When the 2006 Report of All-Party Inquiry into Antisemitism flagged the use of words that vilify, demonise and demean Jews and Israel as a form of “antisemitic discourse” it provided a useful service for analysts, policy makers and politicians who sensed that something dangerous and Judaeophobic was taking place when Israel was compared to Nazis and the Nazi state. When the CST launched its own report last year that sought to red flag and quantify such antisemitic eruptions on an annual basis, a sense of QED seemed to be around the corner.
Yet critics and free speech purists cried “censorship” and claimed it was a way to silence “legitimate criticism” of Israel. They alleged it was fair criticism and that harsh words were sometimes needed to curb Israel’s excesses.
Meanwhile historians saw something more sinister at work: playing the Nazi card gives Holocaust deniers a cognitive pass, making what Anthony Julius calls fellow-travellers out of its users.
Even worse, it tacitly advances an insidious dialectic implying Jewish complicity, auto-genocide and the ineluctable conclusion that things would be better if a Jewish state did not exist at all.
In short, in the words of Iganski and Sweiry, “a cul-de-sac of claims and counter-claims” — and a dead-end street with moral relativism the default victor in a standoff debate.

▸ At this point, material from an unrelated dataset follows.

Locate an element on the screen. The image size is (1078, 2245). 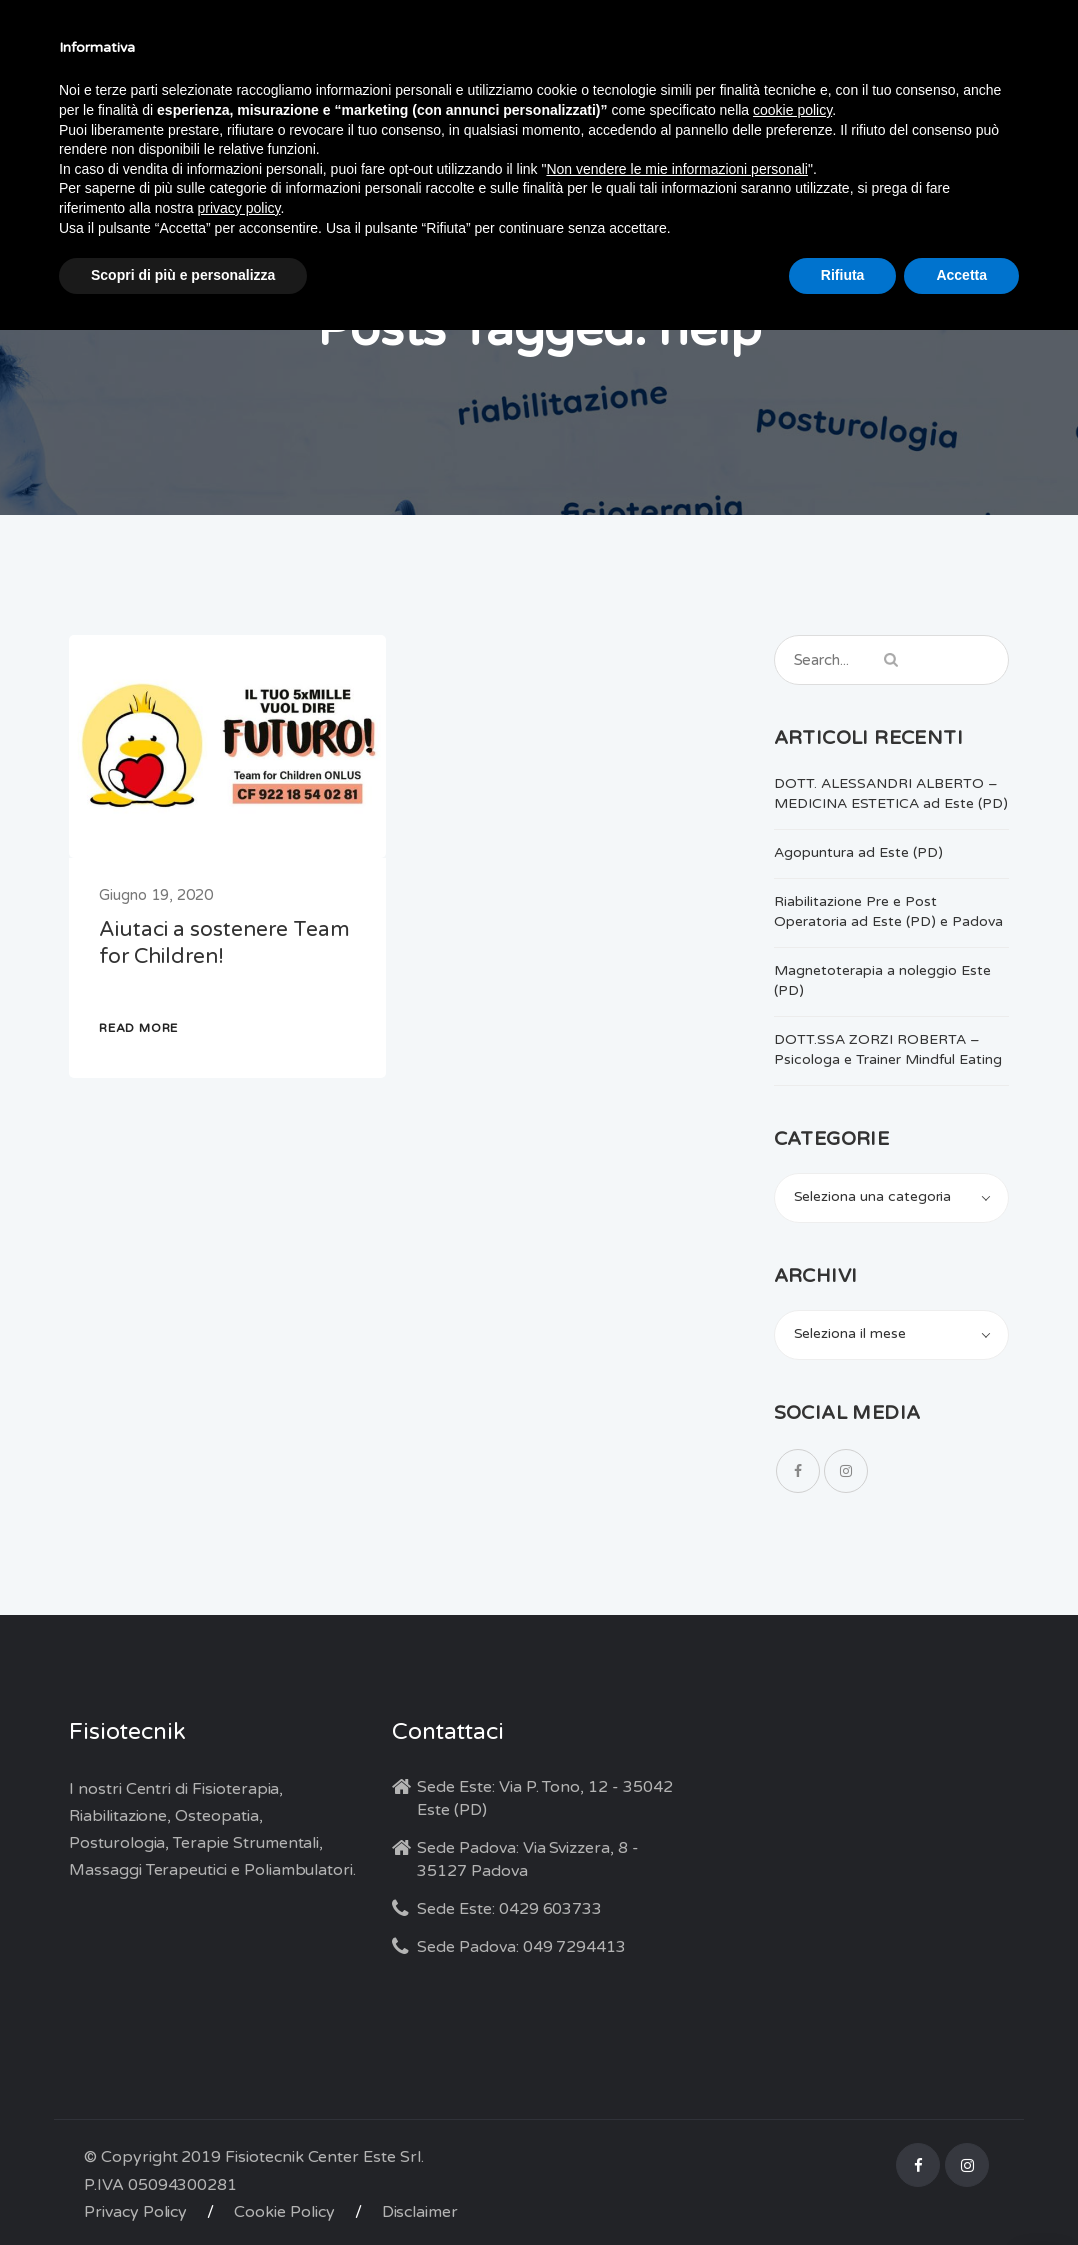 privacy policy [button] is located at coordinates (239, 208).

The ingeniousness of the authors’ analysis is that they seem to have cut through this quagmire. By labelling the Nazi card a “speech act”, the authors affirm the reality that such words and discourse are not simply dangerous. They inflict a singular pain— one that is without parallel in history or emotional charge for the Jewish psyche. Further, it fits the same classification of “hurt” defined by law enforcement authorities and tagged as a hate crime component.

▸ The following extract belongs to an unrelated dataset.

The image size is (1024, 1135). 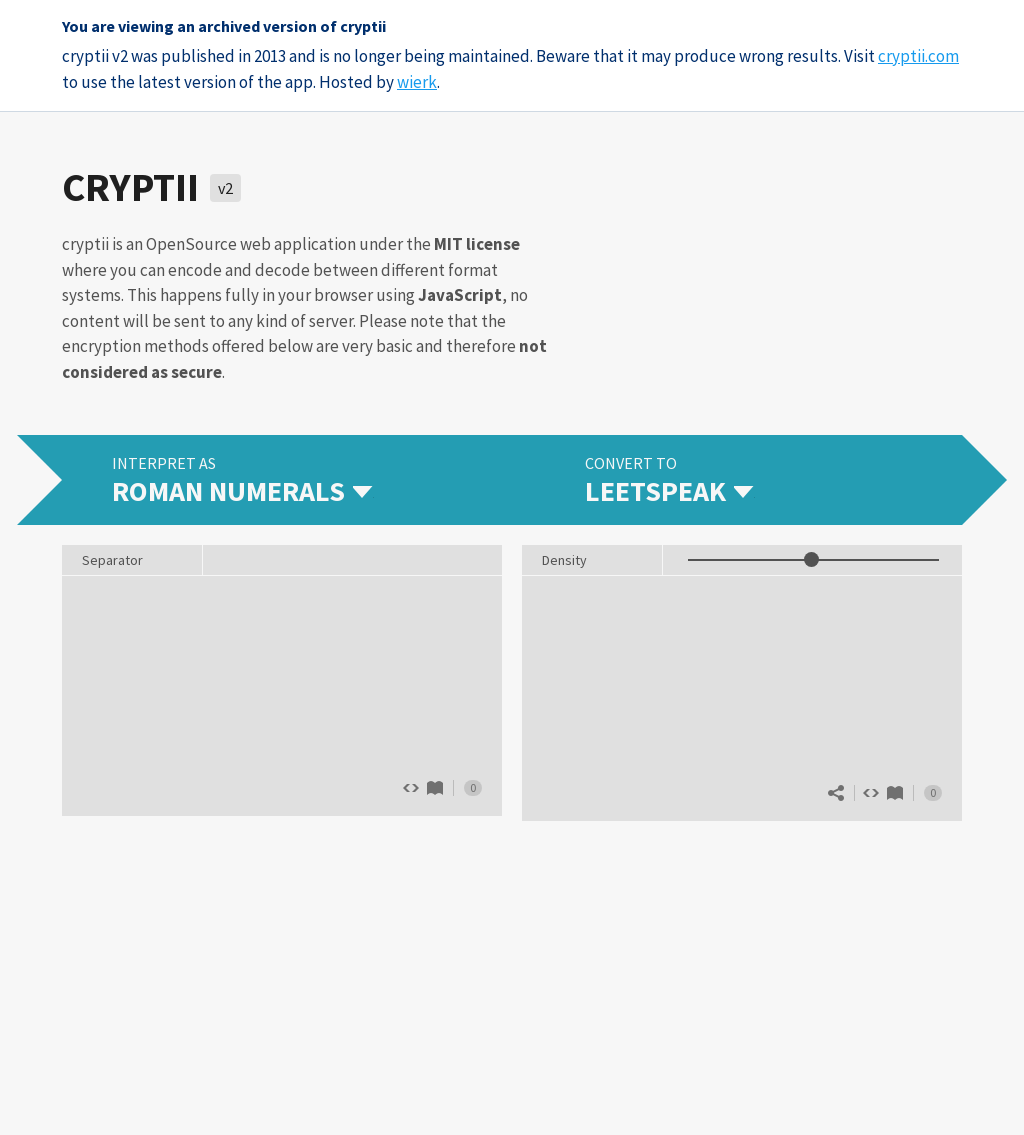 I want to click on Leetspeak, so click(x=895, y=793).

This is why it is vital to look at the report’s recommendations when it calls on police and lawmakers to look more carefully at playing the Nazi card as a component of incitement or racial aggravation — as a sign that antisemitism is more than the concern of a post-Holocaust traumatised minority.

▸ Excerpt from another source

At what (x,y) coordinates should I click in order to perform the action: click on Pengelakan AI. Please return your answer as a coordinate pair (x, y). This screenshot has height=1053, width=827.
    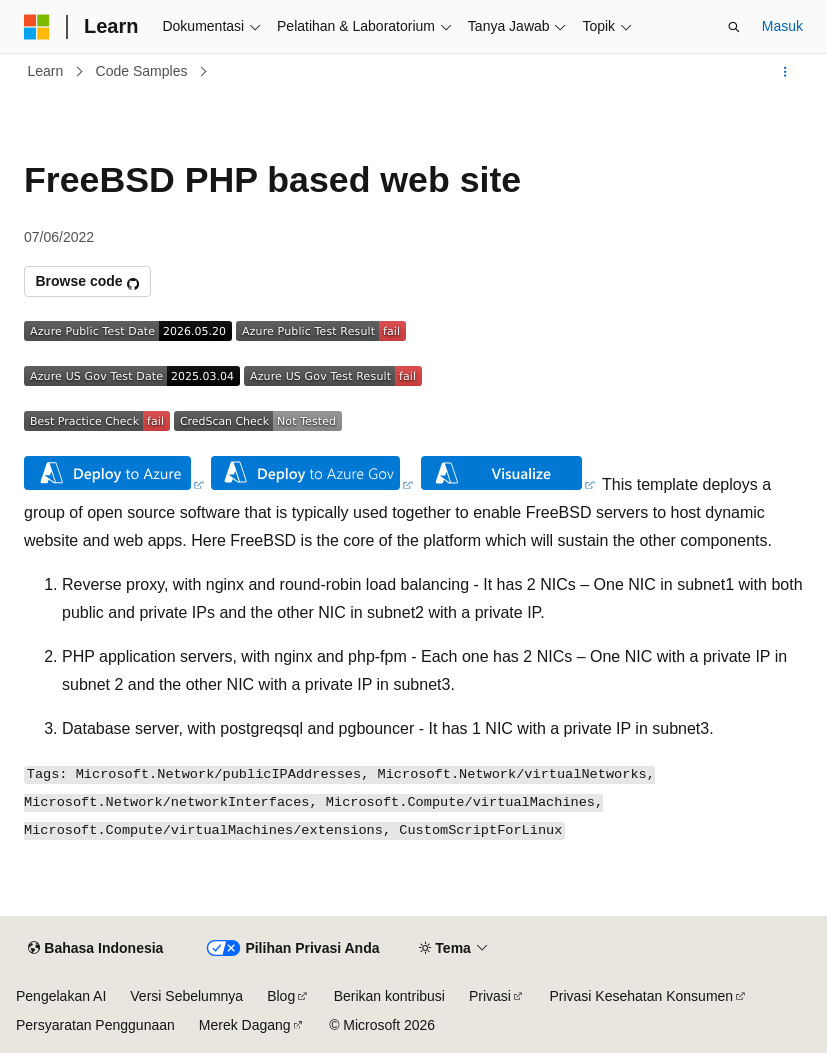     Looking at the image, I should click on (61, 996).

Critically the report asks official bodies to accord playing the Nazi card with the same seriousness and sensitivity as the worst of racist epithets. How? By embedding interventions into codes of practice of umbrella authorities such as the University Colleges Union and Press Complaints Commission — precisely those bodies that ideally seek to guarantee a certain level of civility in the maintenance of civil society.
Will it work? Even if their argument manages to pierce the “it’s only hyperbole” rationalisation and begins to gain traction then Understanding and Addressing the Nazi Card will have performed a valuable service by sending a clear signal to Jews and all ethnic minorities that hatred curtailed for one group helps curtail it for all.